2021-09-09 7:54 [PATCH] [i386] Remove copysign post_reload splitter for scalar modes liuhongt
@ 2021-09-09 8:00 ` Hongtao Liu
2021-09-10 5:04 ` Hongtao Liu
0 siblings, 1 reply; 3+ messages in thread
From: Hongtao Liu @ 2021-09-09 8:00 UTC (permalink / raw)
To: liuhongt; +Cc: GCC Patches, H. J. Lu, Jakub Jelinek
On Thu, Sep 9, 2021 at 3:54 PM liuhongt <hongtao.liu@intel.com> wrote:
>
> Hi:
> As a follow up of [1], the patch removes all scalar mode copysign related
> post_reload splitter/define_insn and expand copysign directly into below using
> paradoxical subregs.
[1] https://gcc.gnu.org/pipermail/gcc-patches/2021-September/579057.html
>
> op3 = op1 & ~mask;
> op4 = op2 & mask;
> dest = op3 | op4;
>
> It can sometimes generate better code just like avx512dq-abs-copysign-1.c
> shows.
>
> Bootstrapped and regtested on x86_64-linux-gnu{-m32,}.
>
> gcc/ChangeLog:
>
> * config/i386/i386-expand.c (ix86_expand_copysign): Expand
> right into ANDNOT + AND + IOR, using paradoxical subregs.
> (ix86_split_copysign_const): Remove.
> (ix86_split_copysign_var): Ditto.
> * config/i386/i386-protos.h (ix86_split_copysign_const): Dotto.
> (ix86_split_copysign_var): Ditto.
> * config/i386/i386.md (@copysign<mode>3_const): Ditto.
> (@copysign<mode>3_var): Ditto.
>
> gcc/testsuite/ChangeLog:
>
> * gcc.target/i386/avx512dq-abs-copysign-1.c: Adjust testcase.

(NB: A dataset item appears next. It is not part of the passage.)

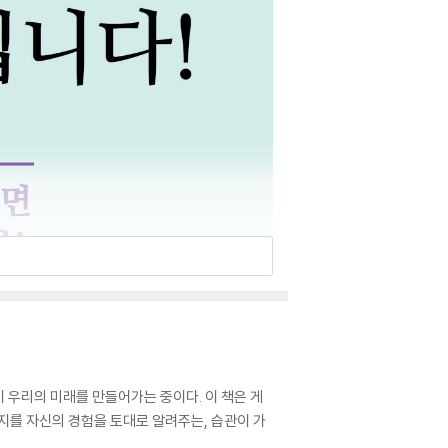
이 우리의 미래를 만들어가는 중이다. 이 책은 게
지를 자신의 경험을 토대로 알려주는, 습관이 가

> * gcc.target/i386/avx512vl-abs-copysign-1.c: Adjust testcase.
> ---
> gcc/config/i386/i386-expand.c | 152 +++---------------
> gcc/config/i386/i386-protos.h | 2 -
> gcc/config/i386/i386.md | 44 -----
> .../gcc.target/i386/avx512dq-abs-copysign-1.c | 4 +-
> .../gcc.target/i386/avx512vl-abs-copysign-1.c | 4 +-
> 5 files changed, 30 insertions(+), 176 deletions(-)
>
> diff --git a/gcc/config/i386/i386-expand.c b/gcc/config/i386/i386-expand.c
> index badbacc19d8..a0262a8f47d 100644
> --- a/gcc/config/i386/i386-expand.c
> +++ b/gcc/config/i386/i386-expand.c
> @@ -2115,13 +2115,9 @@ void
> ix86_expand_copysign (rtx operands[])
> {
> machine_mode mode, vmode;
> - rtx dest, op0, op1, mask;
> + rtx dest, op0, op1, mask, op2, op3;
>
> - dest = operands[0];
> - op0 = operands[1];
> - op1 = operands[2];
> -
> - mode = GET_MODE (dest);
> + mode = GET_MODE (operands[0]);
>
> if (mode == SFmode)
> vmode = V4SFmode;
> @@ -2132,136 +2128,40 @@ ix86_expand_copysign (rtx operands[])
> else
> gcc_unreachable ();
>
> - mask = ix86_build_signbit_mask (vmode, 0, 0);
> -
> - if (CONST_DOUBLE_P (op0))
> + if (rtx_equal_p (operands[1], operands[2]))
> {
> - if (real_isneg (CONST_DOUBLE_REAL_VALUE (op0)))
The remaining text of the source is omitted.